Bruker Daltonik’s test for Candida auris gets US clearance

23 April 2018 (Last Updated April 23rd, 2018 11:29)

Medical equipment maker Bruker Daltonik has received clearance from the US Food and Drug Administration (FDA) to market its test to detect the Candida auris (C. auris) pathogen.

Medical equipment maker Bruker Daltonik has received clearance from the US Food and Drug Administration (FDA) to market its test to detect the Candida auris (C. auris) pathogen.

The test is set to be run on the company’s Bruker Maldi Biotyper CA system, currently approved to identify 333 species or species groups across 424 clinically relevant bacteria and yeast.

C. auris is a yeast known to result in serious infections in hospitalised patients and is mostly resistant to various antifungal drugs.

“The test will be run on the company’s Bruker Maldi Biotyper CA system, currently approved to identify 333 species or species groups across 424 clinically relevant bacteria and yeast.”

Bruker’s device employs a matrix-assisted laser desorption/ionisation (MALDI-TOF) mass spectrometry to generate an organism spectrum based on the microbes found in patient samples.

The spectrum is then cross-checked with a reference organism database to ensure correct identification.

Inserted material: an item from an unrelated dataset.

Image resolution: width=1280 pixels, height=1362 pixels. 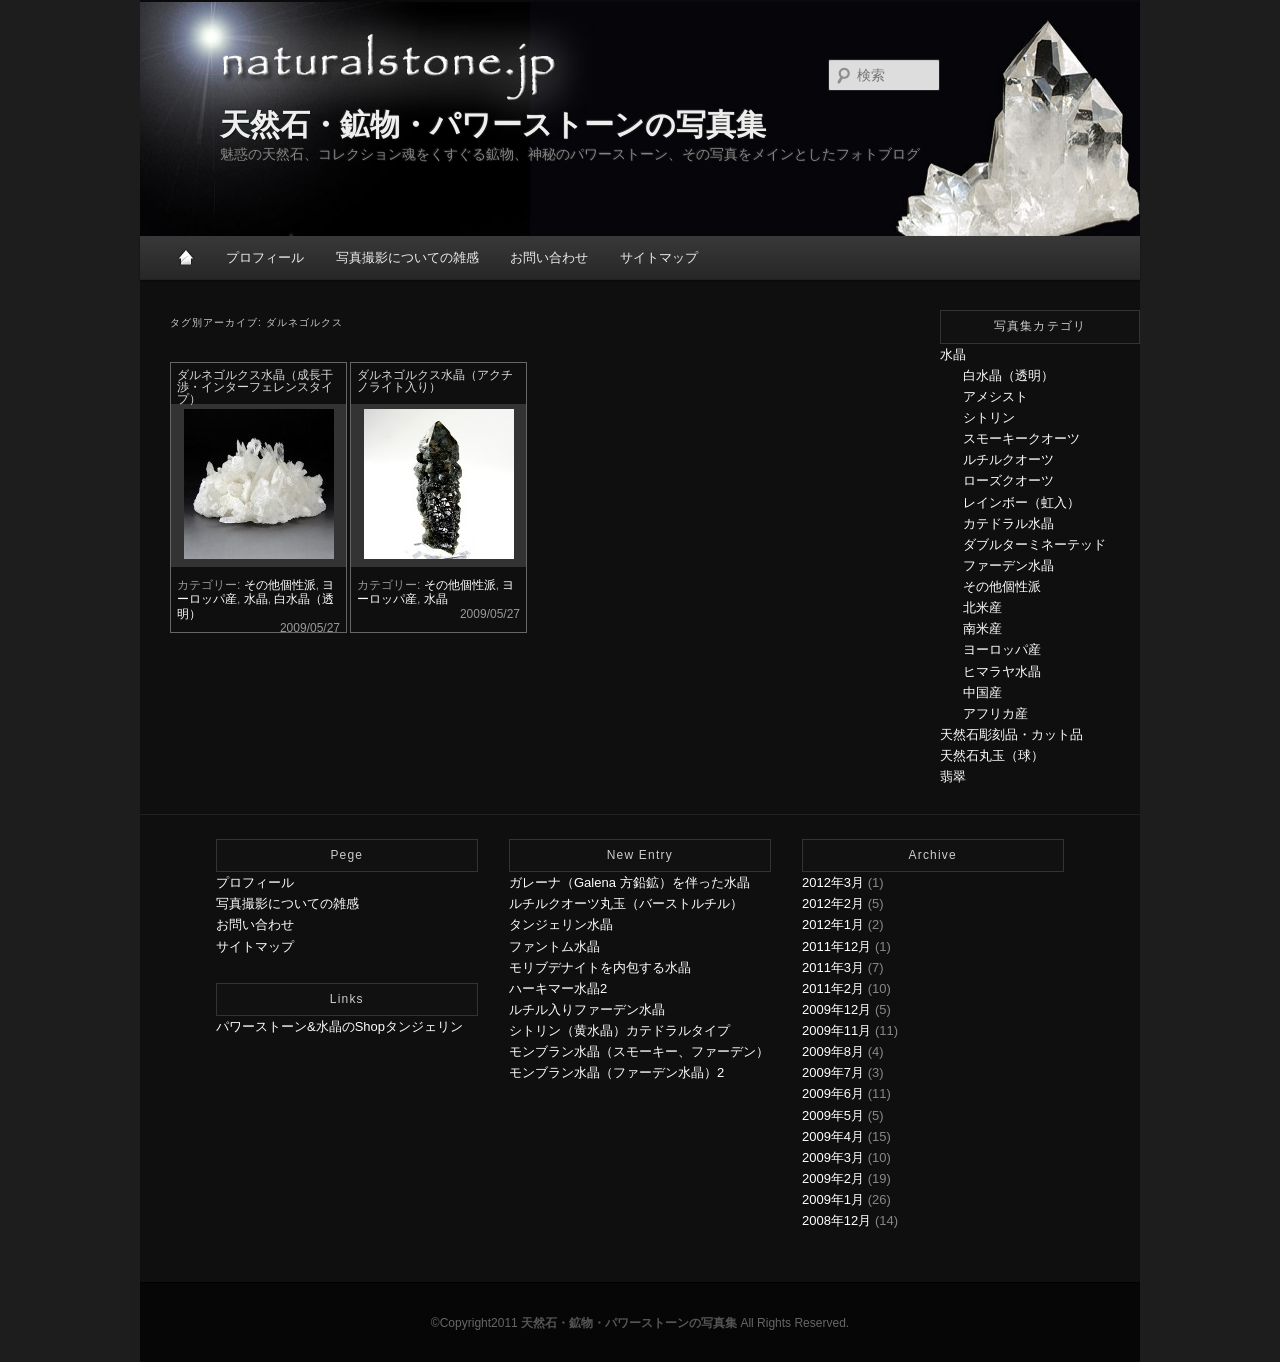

FDA Office of In Vitro Diagnostics and Radiological Health acting director Donald St Pierre said: “The FDA has confidence in this technology and recognises the need to rapidly address outbreaks both for C. auris and for other pathogenic microorganisms to help protect Americans through the recognition and identification of emerging infectious pathogens.”

Meanwhile, a research carried out by the University of Oxford in the UK revealed that multi-use of thermometers led to a previous C. auris outbreak at the university hospitals’ neurosciences intensive care unit (NICU).

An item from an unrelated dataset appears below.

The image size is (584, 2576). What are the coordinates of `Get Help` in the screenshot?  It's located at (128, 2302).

The researchers reached the conclusion based on the analysis of 70 C. auris patients. It was observed that the same thermometers were used in 57 of the 66 patients infected after admission into the NICU.

University of Oxford Nuffield Department of Medicine researcher Dr David Eyre said: “Despite a bundle of infection control interventions, the outbreak was only controlled following removal of the temperature probes.

“This reinforces the need to carefully investigate the environment, and in particular multi-use patient equipment, in any unexplained healthcare-associated outbreak.”